Download or read book Encountering Difference written by Robin Cohen and published by John Wiley & Sons. This book was released on 2017-09-05 with total page 225 pages. Available in PDF, EPUB and Kindle. Book excerpt: In the face of the destructive possibilities of resurgent nationalisms, unyielding ethnicities and fundamentalist religious affinities, there is hardly a more urgent task than understanding how humans can learn to live alongside one another. This fascinating book shows how people from various societies learn to live with social diversity and cultural difference, and considers how the concepts of identity formation, diaspora and creolization shed light on the processes and geographies of encounter.

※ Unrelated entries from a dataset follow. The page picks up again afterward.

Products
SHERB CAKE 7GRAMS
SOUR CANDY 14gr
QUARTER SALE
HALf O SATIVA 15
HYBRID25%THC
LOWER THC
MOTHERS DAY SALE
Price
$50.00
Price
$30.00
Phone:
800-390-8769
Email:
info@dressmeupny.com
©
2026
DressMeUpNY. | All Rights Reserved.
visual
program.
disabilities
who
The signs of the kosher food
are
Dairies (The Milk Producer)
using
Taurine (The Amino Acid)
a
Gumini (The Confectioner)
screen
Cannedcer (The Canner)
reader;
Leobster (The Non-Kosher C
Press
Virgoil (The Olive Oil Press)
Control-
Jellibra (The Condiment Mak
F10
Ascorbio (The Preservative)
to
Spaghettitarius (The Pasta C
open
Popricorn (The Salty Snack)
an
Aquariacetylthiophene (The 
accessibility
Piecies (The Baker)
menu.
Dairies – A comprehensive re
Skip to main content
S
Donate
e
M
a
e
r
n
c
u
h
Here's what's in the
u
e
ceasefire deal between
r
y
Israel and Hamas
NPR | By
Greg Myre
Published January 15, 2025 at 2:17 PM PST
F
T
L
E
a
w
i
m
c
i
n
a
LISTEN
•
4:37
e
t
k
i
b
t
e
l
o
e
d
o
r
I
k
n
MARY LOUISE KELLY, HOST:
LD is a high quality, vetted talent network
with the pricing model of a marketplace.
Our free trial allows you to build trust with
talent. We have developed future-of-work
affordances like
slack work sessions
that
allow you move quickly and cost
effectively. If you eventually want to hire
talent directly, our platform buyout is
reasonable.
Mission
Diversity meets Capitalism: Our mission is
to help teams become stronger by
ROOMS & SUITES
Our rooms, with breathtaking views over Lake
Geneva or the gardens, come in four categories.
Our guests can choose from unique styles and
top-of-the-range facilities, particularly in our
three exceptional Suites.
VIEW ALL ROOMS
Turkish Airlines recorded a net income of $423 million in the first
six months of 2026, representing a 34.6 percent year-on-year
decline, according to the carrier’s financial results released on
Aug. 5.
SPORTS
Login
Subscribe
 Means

Robin Cohen and Olivia Sheringham reveal how early historical encounters created colonial hierarchies, but also how conflict has been creatively resisted through shared social practices in particular contact zones including islands, port cities and the ‘super-diverse’ cities formed by enhanced international migration and globalization. Drawing on research experience from across the world, including new fieldwork in Louisiana, Martinique, Mauritius and Cape Verde, their account provides a balance between rich description and insightful analysis showing, in particular, how identities emerge and merge ‘from below’. Moving seamlessly between social and political theory, history, cultural anthropology, sociology and human geography, the authors point to important new ways of understanding and living with difference, surely one of the key challenges of the twenty-first century.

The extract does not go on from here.